This politically volatile and economically stagnant environment, it was plain to foreign observers, would not remain so for long. Because the constant woes destabilizing the national government left Mexico’s landlocked military forces without sufficient manpower and resources to police far-off California, it was highly vulnerable to penetration by British maritime interests, which had gained commercial hegemony in the Oregon Country but been thwarted in their hope of winning similar trade advantages in Texas. The lure of a potentially vast and lucrative Asian trade had already caused a collision of British and French naval forces competing for mid-Pacific bases in Hawaii and Tahiti and drawn expressions of concern from the United States, fearful that the European powers might try to colonize coastal California before American settlers could arrive in sufficient numbers to ensure its eventual annexation. Presidents John Quincy Adams, Jackson, and Polk himself, through John Slidell’s doomed peace mission to Mexico City at the end of 1845, had tried to buy all or part of California, arguing that the almost empty province was too removed from metropolitan Mexico ever to become an integral part of the nation. But the Mexicans had disdained all such direct overtures.
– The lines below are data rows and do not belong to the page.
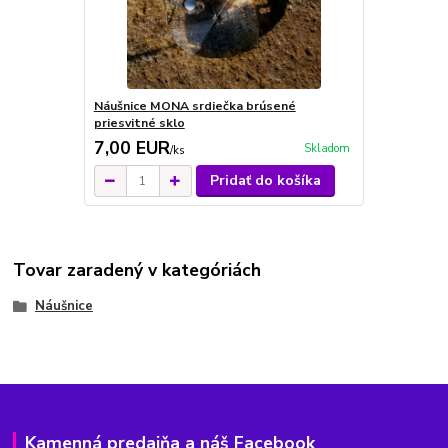
Náušnice MONA srdiečka brúsené
priesvitné sklo
7,00 EUR
Skladom
/
ks
Pridať do košíka
Tovar zaradený v kategóriách
Náušnice
Kamenná predajňa a náš Facebook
Their unwillingness to part with California, however, was betrayed by their inability to protect it from encroachment by foreigners. Overextended and underequipped to exercise hegemony, Mexico had all but invited the seizure of its paradise by the Pacific. The only question was when. Had the United States done nothing to hasten the process, California might have followed the pattern of Texas and Oregon, where free-flowing immigration led inevitably to American domination. But the path to the far side of the continent was long and torturous, and California was so prized that officials in Washington were anxious to speed the immigration process before Britain or an alliance of European powers, perhaps in league with the needy Mexican government, could provide the means to keep the seductive land out of American hands.